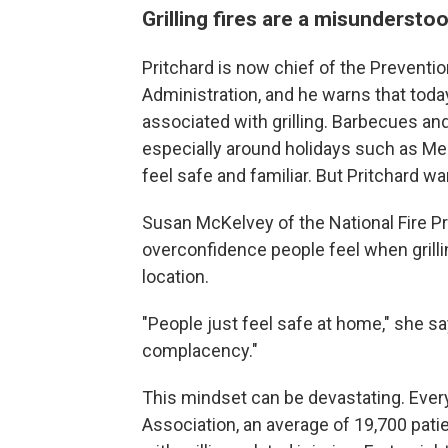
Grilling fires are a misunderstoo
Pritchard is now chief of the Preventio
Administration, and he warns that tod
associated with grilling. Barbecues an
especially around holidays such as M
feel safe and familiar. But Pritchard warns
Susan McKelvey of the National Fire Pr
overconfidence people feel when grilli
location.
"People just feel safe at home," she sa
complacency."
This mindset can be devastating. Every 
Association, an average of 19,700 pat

---

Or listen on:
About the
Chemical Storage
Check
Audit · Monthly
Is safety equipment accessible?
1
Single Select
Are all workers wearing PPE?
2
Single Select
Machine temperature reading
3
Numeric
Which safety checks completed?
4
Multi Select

==

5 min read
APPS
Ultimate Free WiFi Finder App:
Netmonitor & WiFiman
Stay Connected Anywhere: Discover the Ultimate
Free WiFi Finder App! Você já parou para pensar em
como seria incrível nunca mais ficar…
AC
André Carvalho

- [What is expected]
Of the entries above, transcribe exactly those lines that fall between the line containing "Are all workers wearing PPE?" and the line containing "Multi Select", together with those two lines.

- [Answer]
Are all workers wearing PPE?
2
Single Select
Machine temperature reading
3
Numeric
Which safety checks completed?
4
Multi Select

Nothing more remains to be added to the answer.